- Born: July 9, 1920 Staten Island, New York
- Died: January 22, 2011 (aged 90) Princeton, New Jersey
- Education: Manhattan College (BA) Columbia Law School (JD)
- Occupations: Chairman and CEO of Merck & Co. (1976—1985)

= John J. Horan =

American businessman (1920–2011)

John J. Horan (July 9, 1920 — January 22, 2011) was an American businessman. He was Chairman and CEO of Merck & Co. from 1976 to 1985.

== Early life and education ==
Horan was born on July 9, 1920, on Staten Island. He attended Manhattan College on a scholarship, graduating in 1940. He then served in the United States Navy during World War II in the North Africa and Italy theaters and worked in communications operation in Plymouth, England on the staff of Admiral John E. Wilkes. It was during his shift that General Dwight D. Eisenhower sent word to commence the D-Day operations and he was one of the first officers to deliver Eisenhower's orders to launch the amphibious landing.

After the war, Horan earned a J.D. degree from Columbia Law School in 1946.

== Career ==
He joined Merck in 1952 as part of its legal department and became spokesperson of its North Wales, Pennsylvania laboratory in 1957. He then rose through the ranks to become director of Research Administration, director of Corporate Planning, president and chief operating officer of Merck Sharp and Dohme.

From 1976 to 1985, Horan served as CEO and Chairman of Merck. It was under his leadership that Merck became the world’s largest drug maker and tripled the company’s research and development spending – more than any other pharmaceutical firm at that time. Under Horan, Merck introduced the hepatitis B vaccine, Ivermectin, as well as new antibiotics and drugs to treat high blood pressure and heart failure.
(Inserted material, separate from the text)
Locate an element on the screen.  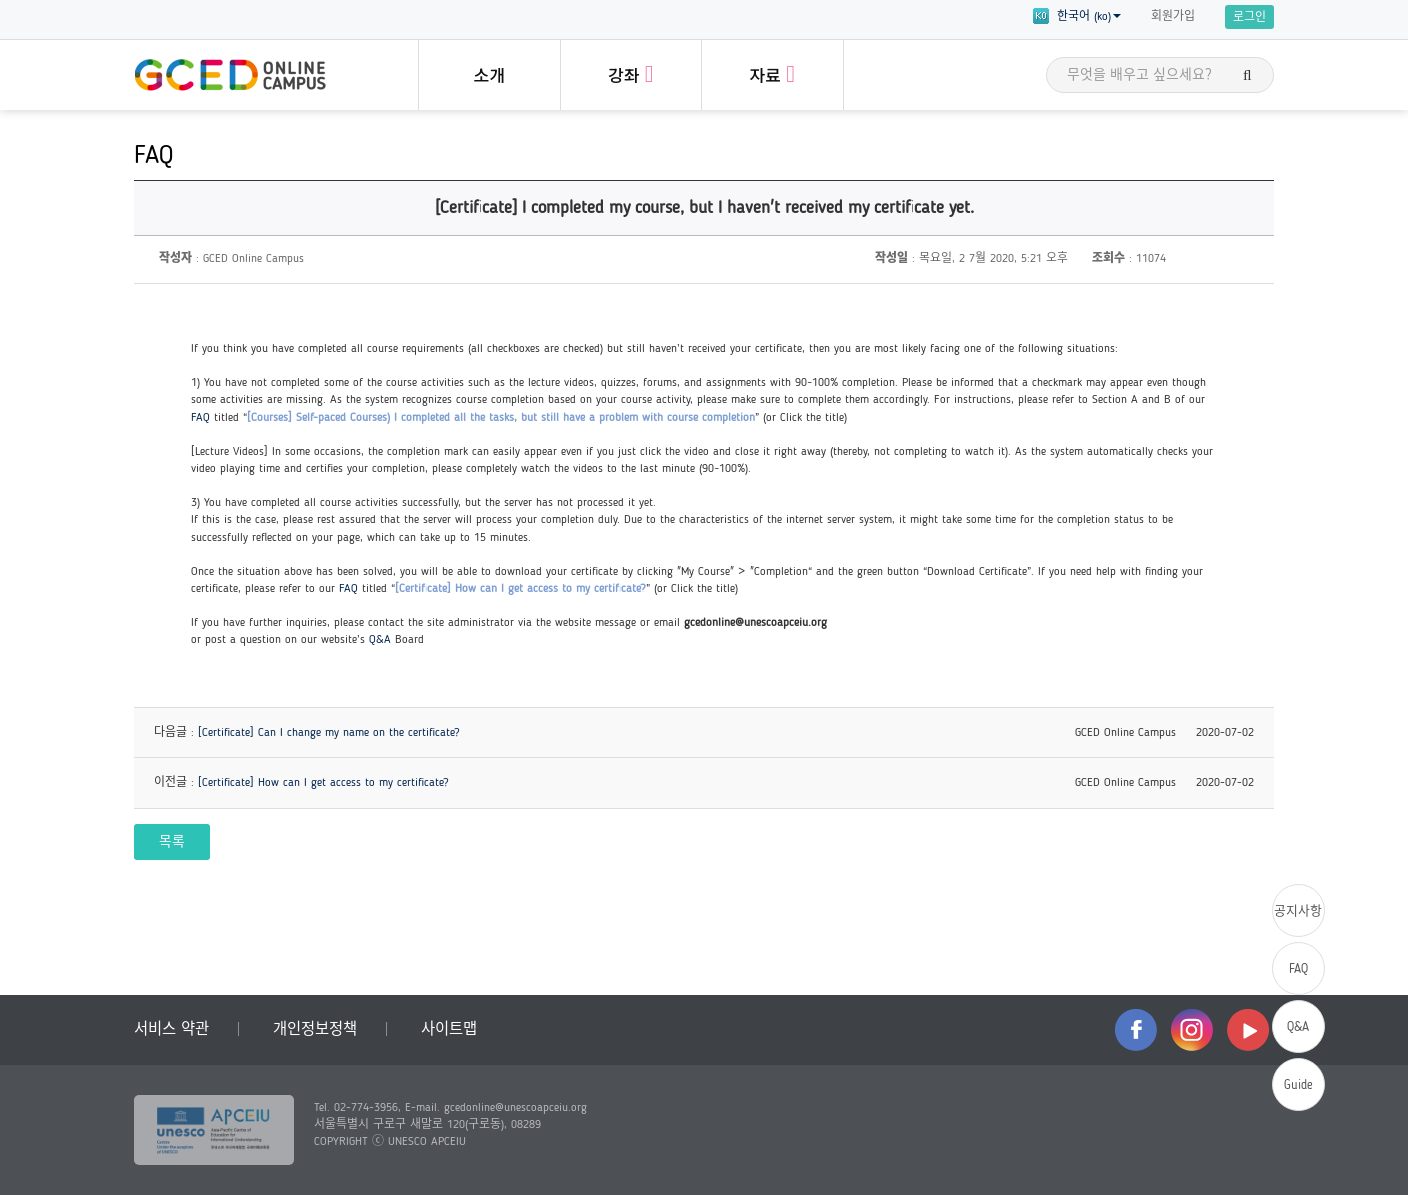
[Certificate] How can I get access to my certificate? is located at coordinates (323, 783).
After retiring from Merck, he continues to serve as a director of the company and vice chairman until 1993. He also served as chairman of Myriad Genetics, Atrix Laboratories, and a director of Celgene Corporation following his retirement from Merck. His other corporate directorships included: General Motors Corporation, J.P. Morgan & Co., NCR Corporation, Burlington Industries. He was a chairman of the Pharmaceutical Research and Manufacturers of America. He was also active in civic organizations and was a trustee of The Robert Wood Johnson Foundation and United Negro College Fund.

== Recognition ==
Harvard Business School named him one of the "Great American Business Leaders of the 20th Century." Horan received an honorary degree from Manhattan College in 1978. He is the namesake of Horan Hall, a dormitory on the campus of Manhattan College. Merck Research Laboratories also dedicated an $80 million research building to Horan in Rahway, New Jersey.

== Death ==
Horan died at age 90 on January 22, 2011, in Princeton, New Jersey.